* _Provided data_:
-------
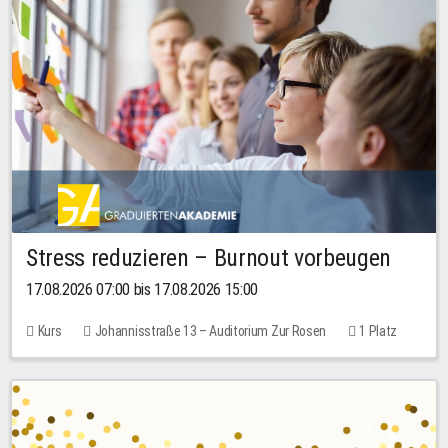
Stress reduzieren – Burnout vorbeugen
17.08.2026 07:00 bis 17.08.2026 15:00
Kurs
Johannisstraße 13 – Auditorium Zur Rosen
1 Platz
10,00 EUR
-------
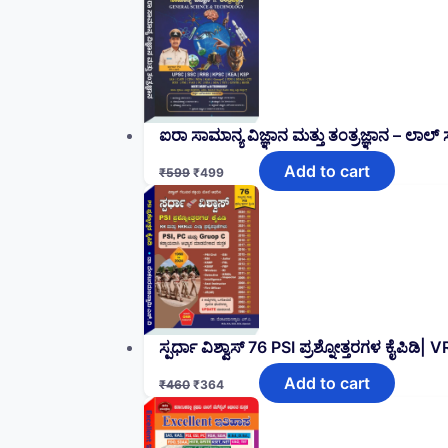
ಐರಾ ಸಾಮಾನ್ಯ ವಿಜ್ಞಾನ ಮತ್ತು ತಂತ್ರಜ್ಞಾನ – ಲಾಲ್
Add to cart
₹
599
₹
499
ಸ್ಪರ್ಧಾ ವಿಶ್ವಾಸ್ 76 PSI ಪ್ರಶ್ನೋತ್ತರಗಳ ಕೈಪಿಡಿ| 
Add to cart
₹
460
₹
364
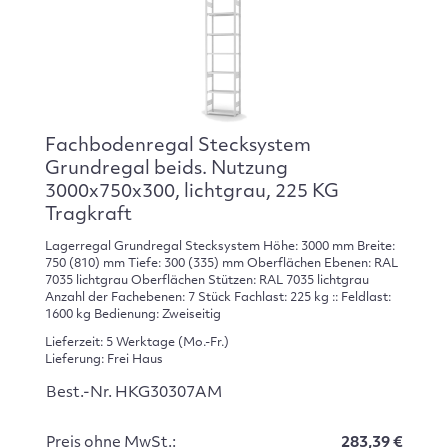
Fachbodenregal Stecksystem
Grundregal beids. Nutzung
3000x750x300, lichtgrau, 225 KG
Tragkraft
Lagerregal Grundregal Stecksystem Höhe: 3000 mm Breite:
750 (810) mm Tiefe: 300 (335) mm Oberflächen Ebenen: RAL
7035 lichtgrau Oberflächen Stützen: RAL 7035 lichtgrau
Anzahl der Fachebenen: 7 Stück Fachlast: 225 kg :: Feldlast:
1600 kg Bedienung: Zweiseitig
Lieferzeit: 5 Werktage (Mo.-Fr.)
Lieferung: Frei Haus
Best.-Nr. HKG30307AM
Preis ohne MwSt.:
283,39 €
-------
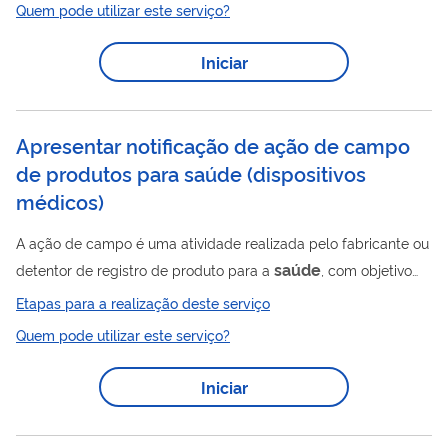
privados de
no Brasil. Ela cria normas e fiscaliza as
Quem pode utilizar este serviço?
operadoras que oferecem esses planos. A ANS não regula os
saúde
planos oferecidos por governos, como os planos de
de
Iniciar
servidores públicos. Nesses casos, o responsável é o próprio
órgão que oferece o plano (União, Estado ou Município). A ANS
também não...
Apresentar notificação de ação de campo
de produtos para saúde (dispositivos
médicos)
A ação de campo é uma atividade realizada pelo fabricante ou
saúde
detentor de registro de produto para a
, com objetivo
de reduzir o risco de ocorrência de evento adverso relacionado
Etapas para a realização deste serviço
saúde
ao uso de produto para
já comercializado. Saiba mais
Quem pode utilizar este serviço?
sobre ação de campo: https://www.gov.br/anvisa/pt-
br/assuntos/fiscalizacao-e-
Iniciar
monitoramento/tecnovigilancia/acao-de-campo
-------
* _Exercise brief_: Give the count of lines in the material containing "Oberflächen". The reply is that number alone.

* _Answer to the exercise_: 2